魔法少女リリカルなのは〜救済へのミチシルベ〜 作:東仙ミカゲ
彼の強さの秘密は毎日する鍛錬にあります。
どうも、弥生だ。ユーノを助け、ジュエルシードをひとつ確保した次の日。
今は神社に来ているんだが、ここに来るまでのいきさつを話しておこう。
なぜ神社にいるかって?ジュエルシードの反応がここにあったからだ。
とりあえず、朝に時間を戻すぜ。
(マスター、もう朝よ。起きて頂戴。)
「ん・・・いつもありがとうなシルファ。毎朝助かる。」
(ううん、いいのよ。今はマスターのために何かをすることが生きがいだから。)
こうやっていつもと変わらない朝のやり取りをする。
ちなみに毎朝照れているのは秘密だ。
「よし、体の調子も問題なし、か。」
(じゃあなのはを起こしにいきましょ。)
「そうだな。どうせ寝ているだろうし。」
実際、俺が起きてるころになのはが起きていたためしはないからな。
先にスポーツウェア着替えてから部屋を出る。
すると、部屋の前に桃子母さんが立っていた。
どうしたのだろうか?
「おはよう弥生君。よく眠れた?」
「まあね。いつもどおりだよ。」
「それはよかったわ。なのはが起きてるから早く行ってあげてね。」
そう言って士郎父さんを起こしに行った。それにしても・・・
「なのはが起きてる、か・・・」
(多分ユーノのおかげじゃない?レイジングハートもいるし。)
「ああ、そうか。そういえばそうだっけ。」
おそらく朝に起こしてくれとでも頼んだのだろう。
そこで思考をやめ、下に降りることにした。
リビングにつくと、確かになのはが起きていた。
「あ、おはよう弥生くん!」
「ああ、おはようなのは。えらく早いじゃないか。」
「うん!レイジングハートに起こしてもらったの!」
<おはようございます、弥生さん。>
起動したばかりでまだ固いが、挨拶をしてくれた。
・・・インテリジェントデバイスの中でもかなり高性能だな。
「おう、今日かよろしくな。」
<よろしくお願いします。>
しかもすげぇ礼儀正しいし。
なのはにはぴったりなデバイスだな。
そういえば、ここにはいないもうひとつの存在に気づく。
「あれ、ユーノは?」
「洗面所でお兄ちゃんと顔を洗ってるよ。
けど、人間だったのはびっくりしたよ~」
は?いや、人間なのは知ってるけど・・・
変身魔法を解いたのか解けたのか・・・どっちかかな。
「お、弥生、起きたか。」
「お早う恭兄。で隣が・・・」
「ユーノだよ。ごめんね、昨日は途中で気を失ってしまったから・・・」
クリーム色の髪の毛にマントを羽織っている少年、
その人物こそがユーノ・スクライアだ。
見た目は幼く見えるな。
「気にすんな。事情はみんな知ってるし。」
「・・・どういうことなんだい?」
俺は喋れる事と喋れない事の間を探しながら説明する。
すると、ユーノは納得したのかわかったといって考え込む。
「それでね?なのはたちでよかったら手伝おうと思ってるの。どうかな?」
「・・・お願いできるかい?」
「いまさら愚問じゃないか?」
「それもそうだね。よろしくお願いするよ、ユーノ。」
「うん!よろしくね!ユーノくん!」
「話は終わったみたいだな。」
そこで恭兄は声をかける。

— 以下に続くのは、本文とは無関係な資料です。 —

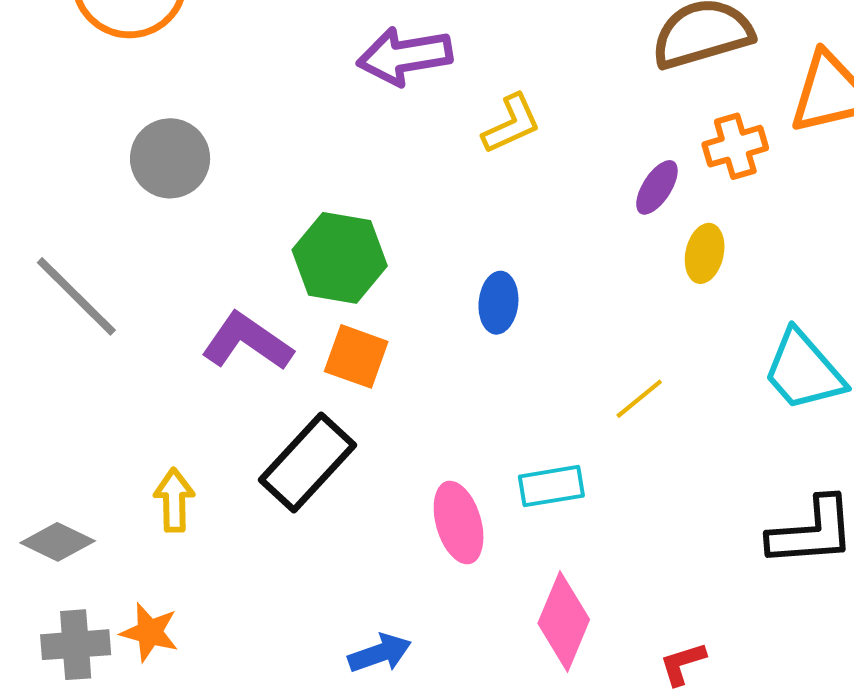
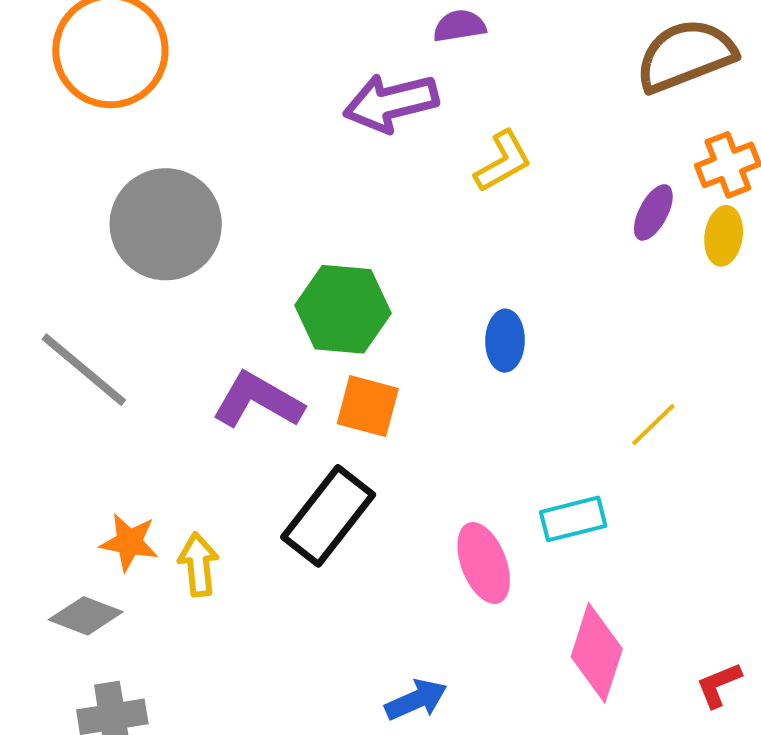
gray circle: (170, 158) -> (166, 224), size x1.4
yellow ellipse: (705, 253) -> (724, 236), moved
orange star: (150, 632) -> (129, 542), moved

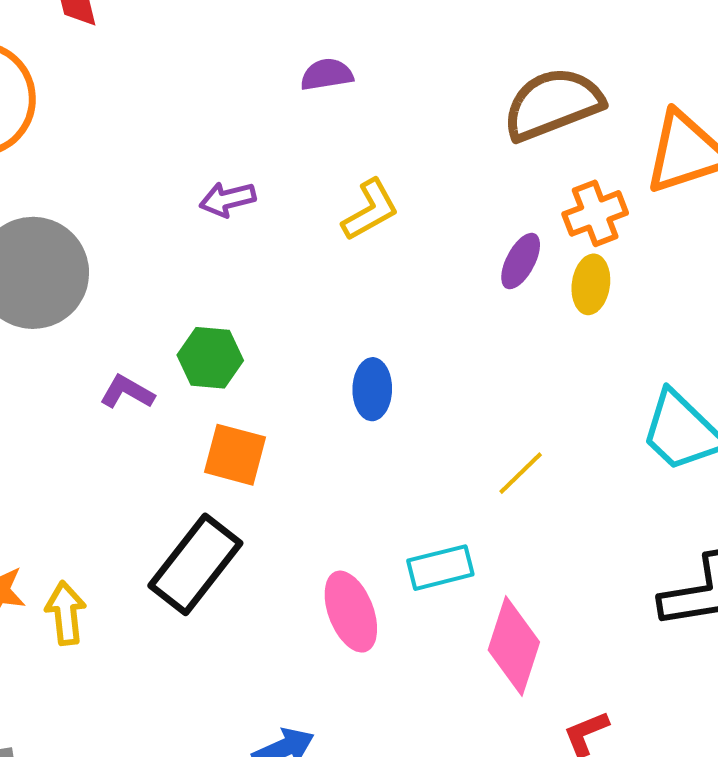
purple arrow: (391, 103) -> (228, 199), moved, size x0.6
green hexagon: (343, 309) -> (210, 358), size x0.7
purple L-shape: (258, 400) -> (127, 392), moved, size x0.6
pink diamond: (597, 653) -> (514, 646), moved

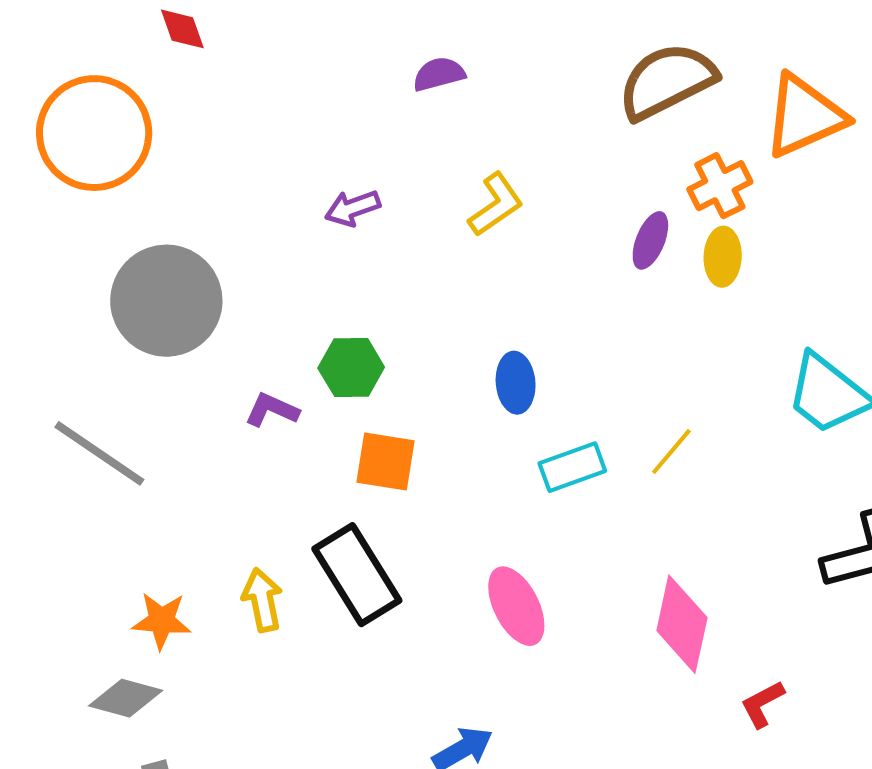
black rectangle: (195, 564) -> (357, 575), turned -64
cyan rectangle: (440, 568) -> (572, 467), moved
yellow arrow: (66, 613) -> (262, 600), moved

そういえば訓練しに行くんだったな。
「ああ、そろそろ行こう。・・・あれ、美由姉は?」
「先に道場に行かせた。・・・
なのは、こうなったからにはお前も訓練をするぞ。」
待ってましたと言わんばかりの目をして立ち上がる。
あれ?以外にやる気満々?
「・・・言っとくけど俺は途中で弱音を吐いても助けないから。」
「・・・だ、大丈夫なの!」
正直不安だな・・・かと言って助けても意味ないし・・・
こうなったらなるようになれ、だな。